Die Koalition staatlicher AGs argumentierte jedoch, dass die Datenerhebungsbemühungen lediglich ein kaum verhüllter Versuch seien, die Förderpolitik zu untergraben und Universitäten davon abzuhalten, Rasse als einen von vielen Faktoren in einem ganzheitlichen Zulassungsprozess zu betrachten. Sie machten geltend, dass die Forderung nach derart sensiblen personenbezogenen Daten eine abschreckende Wirkung auf Studieninteressierte haben und sie möglicherweise davon abhalten würde, sich überhaupt für ein College zu bewerben.
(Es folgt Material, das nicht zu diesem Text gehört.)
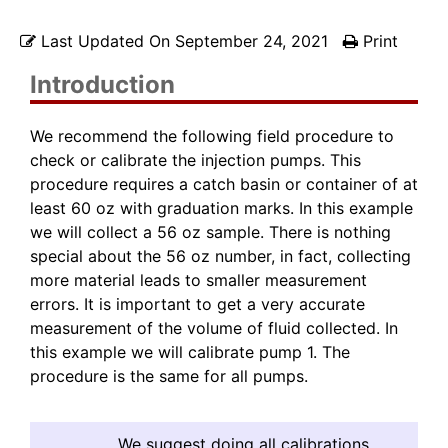
Last Updated On
September 24, 2021
Print
Introduction
We recommend the following field procedure to
check or calibrate the injection pumps. This
procedure requires a catch basin or container of at
least 60 oz with graduation marks. In this example
we will collect a 56 oz sample. There is nothing
special about the 56 oz number, in fact, collecting
more material leads to smaller measurement
errors. It is important to get a very accurate
measurement of the volume of fluid collected. In
this example we will calibrate pump 1. The
procedure is the same for all pumps.
We suggest doing all calibrations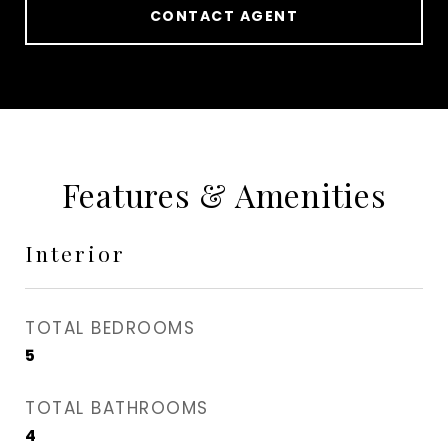
CONTACT AGENT
Features & Amenities
Interior
TOTAL BEDROOMS
5
TOTAL BATHROOMS
4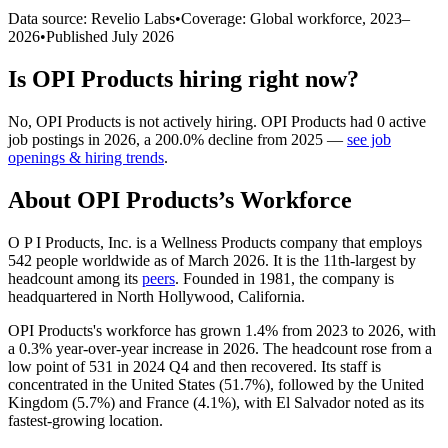
Data source: Revelio Labs
•
Coverage: Global workforce,
2023
–
2026
•
Published
July 2026
Is
OPI Products
hiring right now?
No
,
OPI Products
is
not actively
hiring.
OPI Products
had
0
active
job postings in
2026
, a
200.0
%
decline
from
2025
—
see job
openings & hiring trends
.
About
OPI Products
’s Workforce
O P I Products, Inc. is a Wellness Products company that employs
542
people worldwide as of March
2026
. It is the 11th-largest by
headcount among its
peers
. Founded in
1981
, the company is
headquartered in North Hollywood, California.
OPI Products's workforce has grown
1.4%
from
2023
to
2026
, with
a
0.3%
year-over-year increase in
2026
. The headcount rose from a
low point of
531
in
2024
Q4 and then recovered. Its staff is
concentrated in the United States (
51.7%
), followed by the United
Kingdom (
5.7%
) and France (
4.1%
), with El Salvador noted as its
fastest-growing location.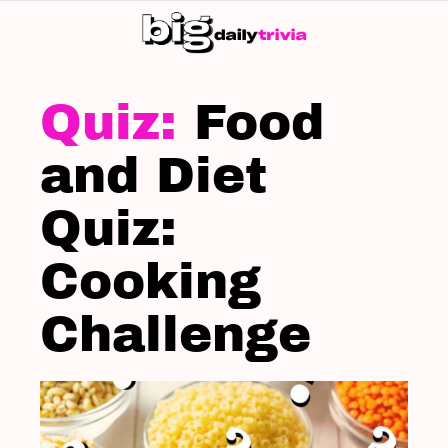
S
SK
LATEST
STORIES
Food
and Diet
Quiz:
Cooking
Challenge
Das Urteil des Richters stellt einen erheblichen Rückschlag für die Versuche der Trump-Regierung dar, die Zulassung von Hochschulen neu zu gestalten. Obwohl der Rechtsstreit noch lange nicht vorbei ist, stellt diese einstweilige Verfügung einen wichtigen Sieg für Bürgerrechtler dar, die seit langem dafür kämpfen, die Berücksichtigung der Rasse als Teil eines vielfältigen und gerechten Zulassungsverfahrens für Hochschulen aufrechtzuerhalten.
Während sich das Land weiterhin mit Fragen des systemischen Rassismus und der Ungleichheit auseinandersetzt, unterstreicht dieser Fall die anhaltenden Spannungen und Debatten rund um die Rolle der Rasse in der Hochschulbildung. Das Ergebnis wird tiefgreifende Auswirkungen auf die Zukunft der Hochschulzulassungen und das Streben nach echter Vielfalt und Chancen auf Campus-Standorten im ganzen Land haben.